DALLAS — When it comes to finding affordable housing for seniors in North Texas, LGBTQ adults face specific obstacles. While progress has been made in Texas and the rest of middle America on social acceptance of their community, stigma and prejudice still exist, and finding welcoming senior housing is a challenge. 

AARP estimates that more than 2.7 million Americans aged 50 and older identify as LGBTQ. This is the generation that persevered through the early days of the AIDS epidemic and the gay rights movement. They faced decades of discrimination in their careers, and many remain isolated from friends and family after being estranged before acceptance of LGBTQ communities became as prevalent as it is now. Transgender adults often face medical issues many senior care facilities typically have little experience handling.

Now reaching retirement age, this generation faces a dearth of LGBTQ-welcoming housing and retirement care facilities at a time when the need for affordable senior housing is on the rise. Across the state, the need for senior housing, in general, has increased. Affordable housing advocates estimate that Dallas County alone currently lacks as many as 20,000 affordable units for seniors.


What You Need To Know

  • Resource Center has launched a campaign to raise $4 million to help build an LGBTQ-welcoming senior housing center in Dallas

  • The project will cost a total of $23 million and will include 84 units of housing for seniors who identify as LGBTQ

  • Resource Center says the housing center is needed as seniors in the LGBTQ community still face discrimination when searching for affordable housing

To address the specific senior housing concerts of the LGBTQ community, Resource Center of North Texas has launched a $4 million capital fundraising campaign to build LGBTQ-friendly affordable senior housing in Dallas. The funds raised will contribute to a $23 million project to build an 84-unit building in Dallas’ Oak Lawn neighborhood. 

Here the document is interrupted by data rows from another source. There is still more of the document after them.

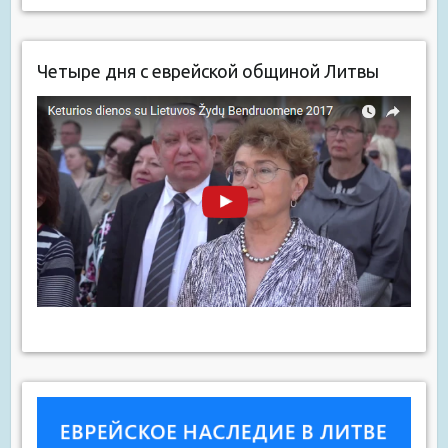
Четыре дня с еврейской общиной Литвы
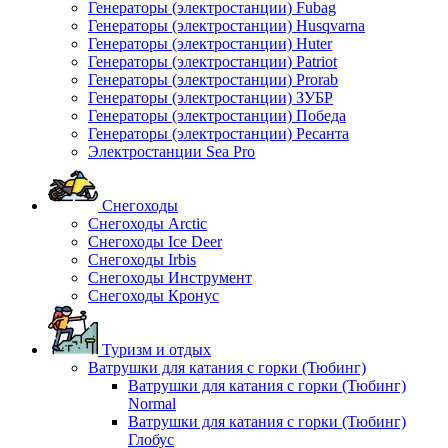
Генераторы (электростанции) Fubag
Генераторы (электростанции) Husqvarna
Генераторы (электростанции) Huter
Генераторы (электростанции) Patriot
Генераторы (электростанции) Prorab
Генераторы (электростанции) ЗУБР
Генераторы (электростанции) Победа
Генераторы (электростанции) Ресанта
Электростанции Sea Pro
Снегоходы
Снегоходы Arctic
Снегоходы Ice Deer
Снегоходы Irbis
Снегоходы Инструмент
Снегоходы Кронус
Туризм и отдых
Ватрушки для катания с горки (Тюбинг)
Ватрушки для катания с горки (Тюбинг)
Normal
Ватрушки для катания с горки (Тюбинг)
Глобус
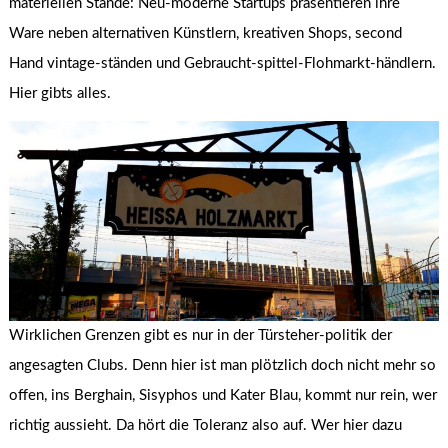
materiellen Stände: Neu-moderne Startups präsentieren ihre
Ware neben alternativen Künstlern, kreativen Shops, second
Hand vintage-ständen und Gebraucht-spittel-Flohmarkt-händlern.
Hier gibts alles.
Wirklichen Grenzen gibt es nur in der Türsteher-politik der
angesagten Clubs. Denn hier ist man plötzlich doch nicht mehr so
offen, ins Berghain, Sisyphos und Kater Blau, kommt nur rein, wer
richtig aussieht. Da hört die Toleranz also auf. Wer hier dazu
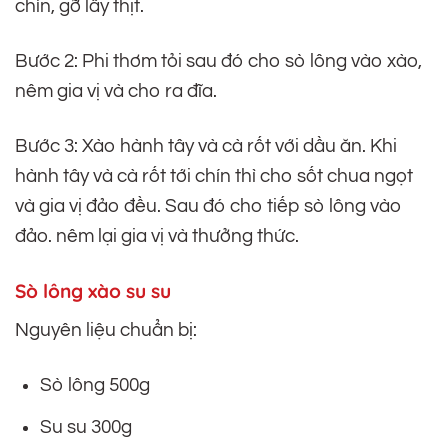
chín, gỡ lấy thịt.
Bước 2: Phi thơm tỏi sau đó cho sò lông vào xào,
nêm gia vị và cho ra đĩa.
Bước 3: Xào hành tây và cà rốt với dầu ăn. Khi
hành tây và cà rốt tới chín thì cho sốt chua ngọt
và gia vị đảo đều. Sau đó cho tiếp sò lông vào
đảo. nêm lại gia vị và thưởng thức.
Sò lông xào su su
Nguyên liệu chuẩn bị:
Sò lông 500g
Su su 300g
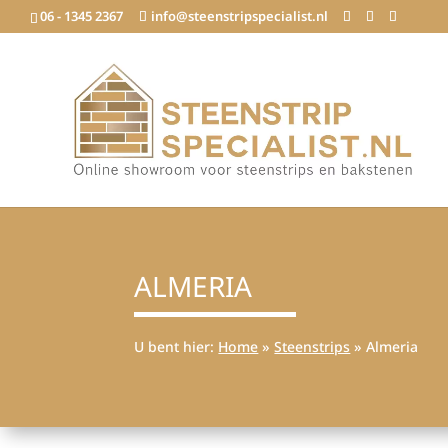
06 - 1345 2367
info@steenstripspecialist.nl
ALMERIA
U bent hier:
Home
»
Steenstrips
»
Almeria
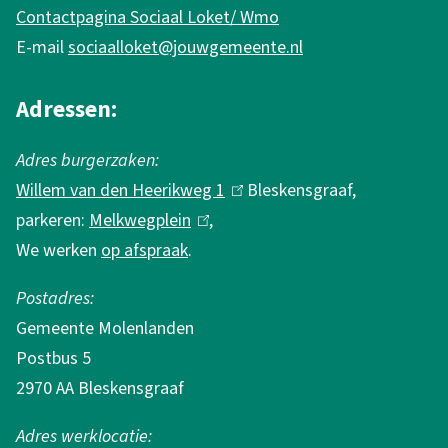
n
f
Contactpagina Sociaal Loket/ Wmo
o
g
E-mail
sociaalloket@jouwgemeente.nl
r
m
Adressen:
a
Adres burgerzaken:
t
Willem van den Heerikweg 1
(
Bleskensgraaf,
i
parkeren:
Melkwegplein
(
,
l
e
We werken
op afspraak
.
l
i
i
n
Postadres:
n
k
Gemeente Molenlanden
k
i
Postbus 5
i
s
2970 AA Bleskensgraaf
s
e
e
x
Adres werklocatie:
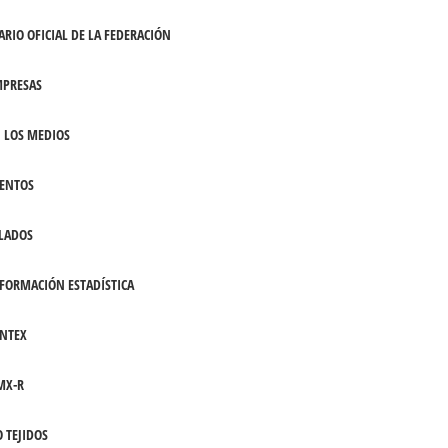
ARIO OFICIAL DE LA FEDERACIÓN
PRESAS
 LOS MEDIOS
ENTOS
LADOS
FORMACIÓN ESTADÍSTICA
NTEX
MX-R
 TEJIDOS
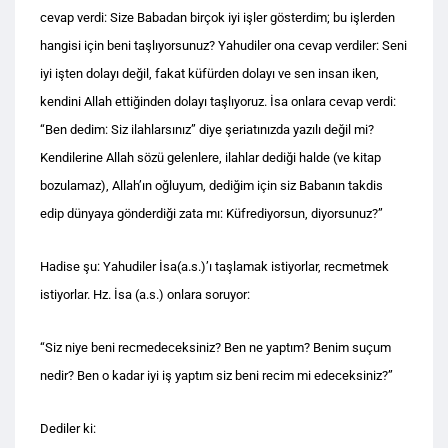
cevap verdi: Size Babadan birçok iyi işler gösterdim; bu işlerden
hangisi için beni taşlıyorsunuz? Yahudiler ona cevap verdiler: Seni
iyi işten dolayı değil, fakat küfürden dolayı ve sen insan iken,
kendini Allah ettiğinden dolayı taşlıyoruz. İsa onlara cevap verdi:
“Ben dedim: Siz ilahlarsınız” diye şeriatınızda yazılı değil mi?
Kendilerine Allah sözü gelenlere, ilahlar dediği halde (ve kitap
bozulamaz), Allah’ın oğluyum, dediğim için siz Babanın takdis
edip dünyaya gönderdiği zata mı: Küfrediyorsun, diyorsunuz?”
Hadise şu: Yahudiler İsa(a.s.)’ı taşlamak istiyorlar, recmetmek
istiyorlar. Hz. İsa (a.s.) onlara soruyor:
“Siz niye beni recmedeceksiniz? Ben ne yaptım? Benim suçum
nedir? Ben o kadar iyi iş yaptım siz beni recim mi edeceksiniz?”
Dediler ki:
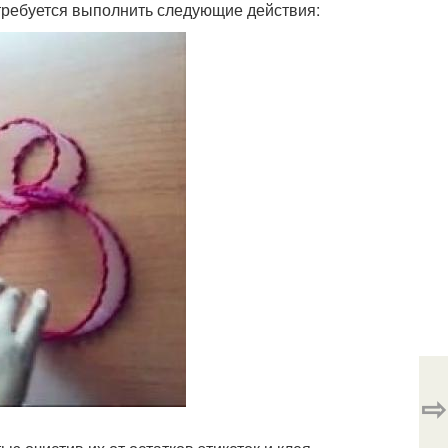
требуется выполнить следующие действия:
⇨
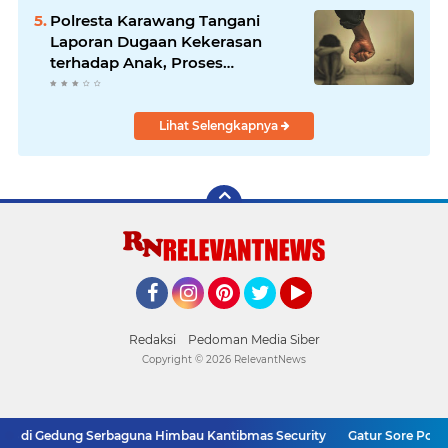
Polresta Karawang Tangani
Laporan Dugaan Kekerasan
terhadap Anak, Proses
Penyelidikan Dilakukan Satres
PPA dan PPO
Lihat Selengkapnya
Facebook
Instagram
Pinterest
Twitter
YouTube
Redaksi
Pedoman Media Siber
Copyright ©
2026 RelevantNews
C3 di Gedung Serbaguna Himbau Kantibmas Security
Gatur Sore Polse
SUPPORT BY PIXINDONESIA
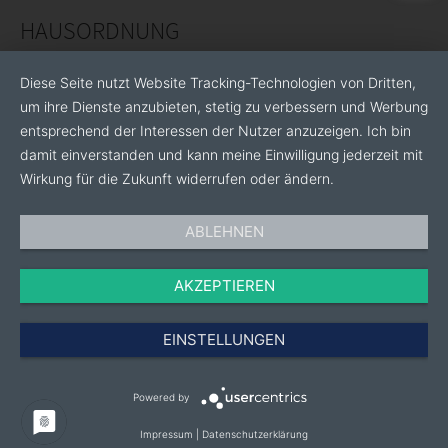
HAUSORDNUNG
Diese Seite nutzt Website Tracking-Technologien von Dritten,
um ihre Dienste anzubieten, stetig zu verbessern und Werbung
entsprechend der Interessen der Nutzer anzuzeigen. Ich bin
damit einverstanden und kann meine Einwilligung jederzeit mit
Wirkung für die Zukunft widerrufen oder ändern.
ABLEHNEN
AKZEPTIEREN
EINSTELLUNGEN
Powered by
Impressum
|
Datenschutzerklärung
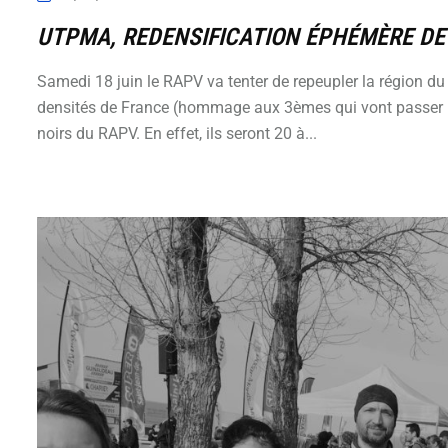
UTPMA, REDENSIFICATION ÉPHÉMÈRE DE 
Samedi 18 juin le RAPV va tenter de repeupler la région du
densités de France (hommage aux 3èmes qui vont passer leu
noirs du RAPV. En effet, ils seront 20 à...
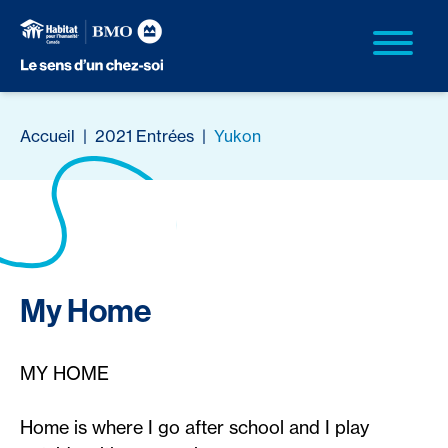
Accueil
|
2021 Entrées
|
Yukon
My Home
MY HOME
Home is where I go after school and I play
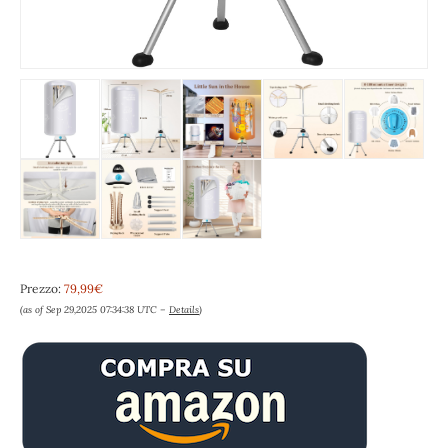
Prezzo:
79,99€
(as of Sep 29,2025 07:34:38 UTC –
Details
)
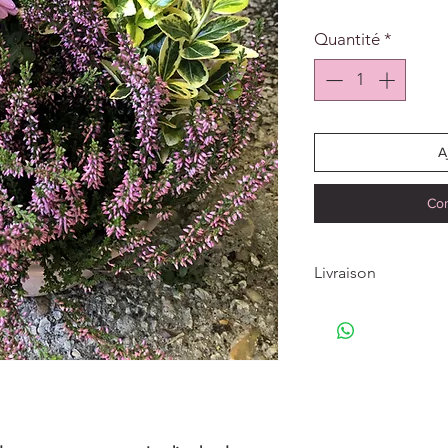
Quantité
*
A
Co
Livraison
La livraison de votr
funérarium, un cré
funèbres à Blois et a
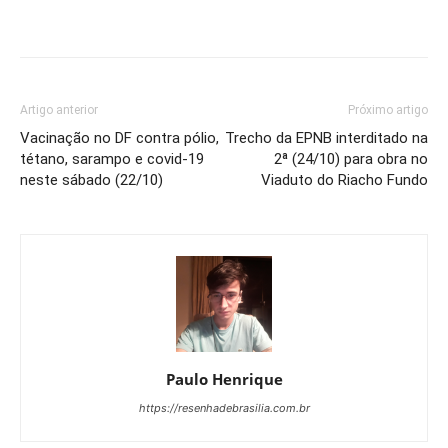
Artigo anterior
Próximo artigo
Vacinação no DF contra pólio,
Trecho da EPNB interditado na
tétano, sarampo e covid-19
2ª (24/10) para obra no
neste sábado (22/10)
Viaduto do Riacho Fundo
Paulo Henrique
https://resenhadebrasilia.com.br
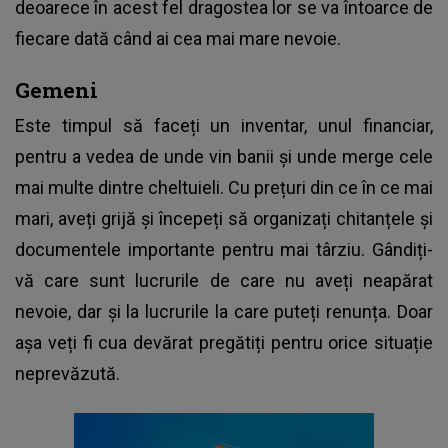
deoarece în acest fel dragostea lor se va întoarce de
fiecare dată când ai cea mai mare nevoie.
Gemeni
Este timpul să faceți un inventar, unul financiar,
pentru a vedea de unde vin banii și unde merge cele
mai multe dintre cheltuieli. Cu prețuri din ce în ce mai
mari, aveți grijă și începeți să organizați chitanțele și
documentele importante pentru mai târziu. Gândiți-
vă care sunt lucrurile de care nu aveți neapărat
nevoie, dar și la lucrurile la care puteți renunța. Doar
așa veți fi cua devărat pregătiți pentru orice situație
neprevăzută.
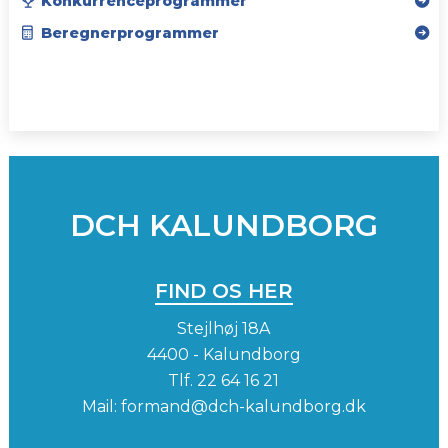
Konkurrenceprogrammer
Beregnerprogrammer
SPONSORER
INSTAGRAM
DCH KALUNDBORG
FIND OS HER
Stejlhøj 18A
4400 - Kalundborg
Tlf.
22 64 16 21
Mail:
formand@dch-kalundborg.dk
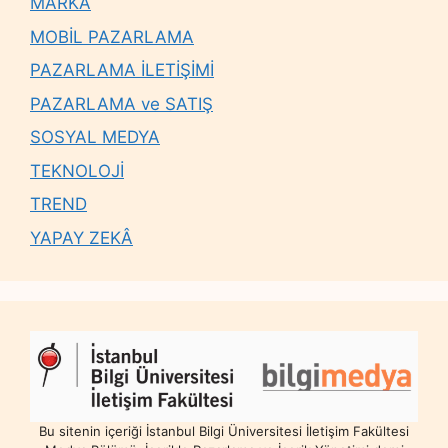
MARKA
MOBİL PAZARLAMA
PAZARLAMA İLETİŞİMİ
PAZARLAMA ve SATIŞ
SOSYAL MEDYA
TEKNOLOJİ
TREND
YAPAY ZEKÂ
Bu sitenin içeriği İstanbul Bilgi Üniversitesi İletişim Fakültesi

The capital campaign has already raised just over $1 million since June, including a $150,000 donation from Stephen Tosha and Stephen Stracansky, two of Resource Center’s long-standing donors, said Jennifer Collins, the senior marketing and communications manager at Resource Center. The project has already secured federal and state grants for the project’s construction.

The COVID-19 pandemic has only increased the urgent need for helping the aging LGBTQ community secure affordable housing.

“In the wake of COVID-19, the need to address health and economic disparity is even more urgent,” Cece Cox, the chief executive officer at the Resource Center, wrote in a press release last week. “ With a global pandemic exacerbating the issues already faced by this population, a safe and affordable housing project is needed now more than ever.”

Elders tend to self-isolate, and the older LGBTQ community members often face more isolation because of social stigmas, Collins said. “It takes a lot of education to break society's stigmas, but the need is now. We can’t wait,” she said.

Resource Center has partnered with Matthews Southwest to develop the property north of Inwood Road in Oak Lawn for the project. Oak Lawn, located just north of downtown Dallas, is known as the city’s premier LGBTQ neighborhood, famous for its rainbow-painted crosswalks and LGBTQ-friendly cafes and bars. 

Construction of the building is scheduled to begin in late 2021 with a projected opening date of 18 months after groundbreaking, Collins said. 

The project is unique because it will be the second LGBTQ-friendly senior housing project in Texas, she said. 

Resource Center was established in 1983 as a food pantry for HIV patients. It has grown in size and scope to include hot meals programs, health services with HIV treatment and primary care, HIV testing, and advocacy and support for North Texas’ LGBTQ community. It also started the Thrive support group for LGBTQ members who are 50 and older.